Brussels plans to regularise so-called false self-employed
The European Commission, on Thursday, December 9, proposed new legislation to regularise the situation of the so-called ‘riders’ (distributors) and all the people who offer their services to platforms such as Uber, Deliveroo, or Glovo.
The purpose of this initiative is to grant these people the status of workers, and all the associated rights: minimum wage (where it exists), collective bargaining, health insurance, and the right to unemployment benefits, among others.
According to Brussels’ calculations, there are currently 500 job platforms in the EU, most of them established at a national level, employing 28 million people. Everything indicates that this is only the beginning, since, according to the same calculations, by 2025 this number will reach 43 million.
However, 55 per cent of these people earn less per hour than the minimum wage in the countries in which they work. Furthermore, it is estimated that these workers spend on average, almost nine hours per week of their time on unpaid tasks.
According to the data considered by the European Commission, 90 per cent of the people who offer their services to these platforms are considered self-employed, and without labour rights. Brussels considers that around five and a half million are actually false self-employed.

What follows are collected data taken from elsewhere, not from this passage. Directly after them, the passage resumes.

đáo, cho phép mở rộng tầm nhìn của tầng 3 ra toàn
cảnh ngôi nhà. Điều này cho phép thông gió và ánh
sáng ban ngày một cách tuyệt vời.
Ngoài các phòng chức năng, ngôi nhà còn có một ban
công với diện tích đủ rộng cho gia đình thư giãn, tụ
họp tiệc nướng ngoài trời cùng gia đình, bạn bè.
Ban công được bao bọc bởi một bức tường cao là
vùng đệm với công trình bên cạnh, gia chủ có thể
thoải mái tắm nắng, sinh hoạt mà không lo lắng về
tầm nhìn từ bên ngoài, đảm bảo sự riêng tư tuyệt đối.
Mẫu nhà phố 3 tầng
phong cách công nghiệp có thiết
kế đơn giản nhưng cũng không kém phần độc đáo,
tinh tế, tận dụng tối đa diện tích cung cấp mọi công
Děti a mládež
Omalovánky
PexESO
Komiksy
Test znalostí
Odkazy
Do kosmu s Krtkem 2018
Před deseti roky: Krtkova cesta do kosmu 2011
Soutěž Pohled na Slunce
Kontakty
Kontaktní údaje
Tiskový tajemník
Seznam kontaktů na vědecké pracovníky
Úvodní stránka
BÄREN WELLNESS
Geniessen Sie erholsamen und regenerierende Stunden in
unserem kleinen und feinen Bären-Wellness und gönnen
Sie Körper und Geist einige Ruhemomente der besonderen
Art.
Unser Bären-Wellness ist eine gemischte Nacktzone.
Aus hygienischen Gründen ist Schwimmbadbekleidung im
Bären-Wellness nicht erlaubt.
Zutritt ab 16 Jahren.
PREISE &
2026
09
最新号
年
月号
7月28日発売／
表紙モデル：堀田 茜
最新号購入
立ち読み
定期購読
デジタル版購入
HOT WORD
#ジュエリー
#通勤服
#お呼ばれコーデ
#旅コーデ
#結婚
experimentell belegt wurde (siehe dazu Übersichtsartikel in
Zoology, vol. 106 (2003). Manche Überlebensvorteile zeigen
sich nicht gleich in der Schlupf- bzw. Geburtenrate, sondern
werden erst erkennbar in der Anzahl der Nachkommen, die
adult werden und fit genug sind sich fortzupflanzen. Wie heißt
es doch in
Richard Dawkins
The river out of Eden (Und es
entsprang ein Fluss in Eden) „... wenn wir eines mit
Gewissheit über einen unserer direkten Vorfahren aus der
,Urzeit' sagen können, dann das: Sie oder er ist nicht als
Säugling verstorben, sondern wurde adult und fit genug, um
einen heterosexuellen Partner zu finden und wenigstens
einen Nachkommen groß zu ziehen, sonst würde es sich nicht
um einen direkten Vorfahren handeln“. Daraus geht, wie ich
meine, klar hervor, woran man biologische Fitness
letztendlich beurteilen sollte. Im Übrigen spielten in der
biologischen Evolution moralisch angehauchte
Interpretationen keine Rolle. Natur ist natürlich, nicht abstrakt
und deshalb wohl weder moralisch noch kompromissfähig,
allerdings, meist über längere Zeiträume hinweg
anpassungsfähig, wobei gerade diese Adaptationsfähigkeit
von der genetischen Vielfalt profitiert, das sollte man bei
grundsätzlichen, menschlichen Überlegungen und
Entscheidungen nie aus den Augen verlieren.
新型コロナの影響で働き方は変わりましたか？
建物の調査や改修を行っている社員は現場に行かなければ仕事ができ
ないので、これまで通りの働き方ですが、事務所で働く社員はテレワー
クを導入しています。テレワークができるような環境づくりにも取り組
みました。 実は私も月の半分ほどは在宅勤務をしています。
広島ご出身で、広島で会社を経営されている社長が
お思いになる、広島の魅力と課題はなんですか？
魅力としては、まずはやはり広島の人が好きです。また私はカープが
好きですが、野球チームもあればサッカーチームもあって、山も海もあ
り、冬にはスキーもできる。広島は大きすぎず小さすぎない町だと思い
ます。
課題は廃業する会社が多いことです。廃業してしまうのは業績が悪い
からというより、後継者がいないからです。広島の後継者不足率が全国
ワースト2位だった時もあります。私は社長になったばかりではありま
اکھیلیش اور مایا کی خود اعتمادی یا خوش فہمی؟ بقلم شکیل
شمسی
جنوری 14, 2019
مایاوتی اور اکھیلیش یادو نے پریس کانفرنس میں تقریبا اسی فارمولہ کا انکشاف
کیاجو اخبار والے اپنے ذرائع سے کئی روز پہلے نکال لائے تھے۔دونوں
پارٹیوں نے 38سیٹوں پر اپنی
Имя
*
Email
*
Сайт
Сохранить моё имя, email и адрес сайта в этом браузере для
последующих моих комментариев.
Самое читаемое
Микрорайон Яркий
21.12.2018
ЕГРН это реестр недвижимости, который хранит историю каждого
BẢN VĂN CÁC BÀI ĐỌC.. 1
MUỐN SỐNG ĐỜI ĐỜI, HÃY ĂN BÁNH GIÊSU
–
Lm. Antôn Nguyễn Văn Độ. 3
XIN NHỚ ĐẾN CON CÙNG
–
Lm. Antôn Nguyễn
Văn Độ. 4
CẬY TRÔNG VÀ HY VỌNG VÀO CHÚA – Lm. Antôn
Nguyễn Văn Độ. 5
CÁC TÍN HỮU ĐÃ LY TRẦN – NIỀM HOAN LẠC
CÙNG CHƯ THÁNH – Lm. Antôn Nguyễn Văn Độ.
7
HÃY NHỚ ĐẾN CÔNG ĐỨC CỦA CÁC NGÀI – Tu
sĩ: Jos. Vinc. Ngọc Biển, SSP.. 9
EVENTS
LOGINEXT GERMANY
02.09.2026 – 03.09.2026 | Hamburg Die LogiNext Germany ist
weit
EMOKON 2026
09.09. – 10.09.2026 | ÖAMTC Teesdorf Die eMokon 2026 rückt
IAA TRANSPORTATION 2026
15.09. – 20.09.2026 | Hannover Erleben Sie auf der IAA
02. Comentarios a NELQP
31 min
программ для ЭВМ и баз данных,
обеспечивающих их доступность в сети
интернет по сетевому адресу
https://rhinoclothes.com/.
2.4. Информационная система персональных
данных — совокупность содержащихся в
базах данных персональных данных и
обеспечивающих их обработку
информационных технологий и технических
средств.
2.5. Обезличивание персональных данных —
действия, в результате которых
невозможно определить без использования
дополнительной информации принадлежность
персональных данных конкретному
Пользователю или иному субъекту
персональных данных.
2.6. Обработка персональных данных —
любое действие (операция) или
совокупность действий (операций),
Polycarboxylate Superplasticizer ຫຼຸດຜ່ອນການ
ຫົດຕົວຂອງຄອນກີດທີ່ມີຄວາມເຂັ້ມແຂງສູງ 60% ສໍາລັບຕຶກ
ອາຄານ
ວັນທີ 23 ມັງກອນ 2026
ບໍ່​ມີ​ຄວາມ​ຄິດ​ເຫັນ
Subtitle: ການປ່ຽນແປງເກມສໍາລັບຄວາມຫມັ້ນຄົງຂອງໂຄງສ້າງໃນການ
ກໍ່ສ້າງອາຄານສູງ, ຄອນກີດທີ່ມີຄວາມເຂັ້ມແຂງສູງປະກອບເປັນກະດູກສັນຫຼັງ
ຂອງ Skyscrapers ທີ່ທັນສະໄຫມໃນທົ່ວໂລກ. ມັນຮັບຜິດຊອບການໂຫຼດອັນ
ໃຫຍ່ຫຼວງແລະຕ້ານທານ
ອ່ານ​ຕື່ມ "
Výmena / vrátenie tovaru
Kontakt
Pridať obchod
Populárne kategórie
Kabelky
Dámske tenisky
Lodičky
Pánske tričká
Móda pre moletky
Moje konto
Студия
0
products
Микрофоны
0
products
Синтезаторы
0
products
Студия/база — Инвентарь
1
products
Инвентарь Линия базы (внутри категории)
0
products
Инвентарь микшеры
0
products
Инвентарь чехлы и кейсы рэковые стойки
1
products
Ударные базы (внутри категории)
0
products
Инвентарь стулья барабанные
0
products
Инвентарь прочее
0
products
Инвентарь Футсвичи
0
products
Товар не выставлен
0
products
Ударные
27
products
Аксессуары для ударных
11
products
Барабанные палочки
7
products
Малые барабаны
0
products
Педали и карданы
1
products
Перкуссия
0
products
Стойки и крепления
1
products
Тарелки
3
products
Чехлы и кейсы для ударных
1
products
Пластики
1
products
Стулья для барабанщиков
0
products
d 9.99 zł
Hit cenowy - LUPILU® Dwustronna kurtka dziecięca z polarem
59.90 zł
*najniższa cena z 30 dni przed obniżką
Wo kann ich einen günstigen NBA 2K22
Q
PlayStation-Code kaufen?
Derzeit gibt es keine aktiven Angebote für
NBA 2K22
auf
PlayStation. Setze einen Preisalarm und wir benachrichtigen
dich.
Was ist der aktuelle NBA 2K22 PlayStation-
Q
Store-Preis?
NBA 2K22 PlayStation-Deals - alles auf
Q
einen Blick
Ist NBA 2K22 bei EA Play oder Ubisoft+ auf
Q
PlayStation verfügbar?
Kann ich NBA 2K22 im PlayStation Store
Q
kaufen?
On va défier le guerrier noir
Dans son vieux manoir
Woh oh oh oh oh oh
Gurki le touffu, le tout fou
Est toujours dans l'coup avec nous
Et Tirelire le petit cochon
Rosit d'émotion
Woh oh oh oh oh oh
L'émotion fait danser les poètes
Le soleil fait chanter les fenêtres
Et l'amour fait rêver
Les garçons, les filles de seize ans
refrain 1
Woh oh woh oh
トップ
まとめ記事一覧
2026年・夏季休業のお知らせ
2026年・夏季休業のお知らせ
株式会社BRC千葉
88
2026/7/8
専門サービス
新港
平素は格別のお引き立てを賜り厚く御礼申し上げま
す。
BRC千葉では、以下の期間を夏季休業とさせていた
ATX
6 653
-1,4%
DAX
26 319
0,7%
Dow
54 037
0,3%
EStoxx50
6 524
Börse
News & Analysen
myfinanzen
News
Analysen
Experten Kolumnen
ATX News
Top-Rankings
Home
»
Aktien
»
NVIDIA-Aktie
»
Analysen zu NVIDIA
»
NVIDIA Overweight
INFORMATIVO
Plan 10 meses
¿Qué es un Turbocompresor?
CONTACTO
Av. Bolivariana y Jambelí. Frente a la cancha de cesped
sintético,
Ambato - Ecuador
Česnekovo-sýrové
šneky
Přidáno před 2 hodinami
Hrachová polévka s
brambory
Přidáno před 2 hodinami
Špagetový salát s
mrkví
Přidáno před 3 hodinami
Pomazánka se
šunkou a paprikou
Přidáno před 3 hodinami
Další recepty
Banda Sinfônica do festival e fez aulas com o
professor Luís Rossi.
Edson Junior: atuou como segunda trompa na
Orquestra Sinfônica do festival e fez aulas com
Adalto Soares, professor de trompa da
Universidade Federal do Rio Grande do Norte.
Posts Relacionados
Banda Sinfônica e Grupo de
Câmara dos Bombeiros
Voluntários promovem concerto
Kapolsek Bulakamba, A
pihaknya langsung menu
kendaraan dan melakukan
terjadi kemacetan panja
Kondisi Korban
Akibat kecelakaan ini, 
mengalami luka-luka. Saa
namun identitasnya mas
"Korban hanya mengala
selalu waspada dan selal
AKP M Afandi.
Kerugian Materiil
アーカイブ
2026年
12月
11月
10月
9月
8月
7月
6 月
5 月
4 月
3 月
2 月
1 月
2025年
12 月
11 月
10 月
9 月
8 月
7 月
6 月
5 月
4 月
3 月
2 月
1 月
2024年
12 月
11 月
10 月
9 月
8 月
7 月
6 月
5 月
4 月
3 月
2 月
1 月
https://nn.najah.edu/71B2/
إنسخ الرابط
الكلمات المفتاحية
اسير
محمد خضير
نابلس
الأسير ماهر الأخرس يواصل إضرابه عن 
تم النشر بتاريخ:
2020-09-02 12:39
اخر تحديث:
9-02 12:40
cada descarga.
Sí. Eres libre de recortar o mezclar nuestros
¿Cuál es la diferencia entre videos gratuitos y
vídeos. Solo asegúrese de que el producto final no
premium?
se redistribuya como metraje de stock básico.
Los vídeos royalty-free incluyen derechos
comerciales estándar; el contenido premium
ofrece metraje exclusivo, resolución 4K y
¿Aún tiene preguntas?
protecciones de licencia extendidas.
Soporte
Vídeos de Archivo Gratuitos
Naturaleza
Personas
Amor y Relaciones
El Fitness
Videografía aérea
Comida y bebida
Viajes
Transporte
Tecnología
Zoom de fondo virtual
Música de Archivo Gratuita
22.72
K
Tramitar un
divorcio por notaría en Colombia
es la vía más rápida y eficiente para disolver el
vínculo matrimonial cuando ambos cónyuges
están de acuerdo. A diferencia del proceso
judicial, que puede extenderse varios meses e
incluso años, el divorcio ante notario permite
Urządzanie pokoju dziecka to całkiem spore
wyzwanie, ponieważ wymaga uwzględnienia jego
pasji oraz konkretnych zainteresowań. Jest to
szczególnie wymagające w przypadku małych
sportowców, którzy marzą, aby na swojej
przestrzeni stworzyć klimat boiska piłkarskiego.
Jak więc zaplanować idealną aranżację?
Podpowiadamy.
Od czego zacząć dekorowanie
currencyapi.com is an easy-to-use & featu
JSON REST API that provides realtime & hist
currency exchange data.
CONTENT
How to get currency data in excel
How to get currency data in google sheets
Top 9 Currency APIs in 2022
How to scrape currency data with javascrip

With this new regulation, the European Commission believes that the platforms will adjust their business model so that some of these workers become real self-employed. This is seen as a way of reducing labour costs. The European Commission estimates that regularisation will affect between 1.7 million and 4.1 million of these workers.
To distinguish those who are self-employed from those who really are not, Brussels proposes to establish a list of criteria on whether the digital platform exercises control over these service providers. These will establish whether this service provider can be considered a worker within the template.
If in this employment relationship, at least two of the established criteria are met, the platform has the duty to hire this worker, to form part of the workforce, to enjoy the labour rights established by each national legislation.
These criteria include the level of remuneration, the possibility of working for other clients, supervision using electronic tools, the freedom to set working hours, assignments, or choose substitutes, and the obligation to wear uniforms.
This morning’s text stated, “The clear criteria proposed by the Commission will provide platforms with greater legal certainty, reduce litigation costs, and facilitate business planning”.
For this new regulation to be complied with, the European Commission wants national authorities to reinforce inspections. These platforms must then inform each country about their number of employees, and conditions.
Some European countries, such as Spain, have already established a higher level of protection for these workers by law. This latest proposal must meet the approval of the European capitals. The European Parliament also aims to avoid regulatory fragmentation within the European territory, due to to the multiplication of litigation in recent years owing to the rise of this type of collaborative economy, as reported by larazon.es.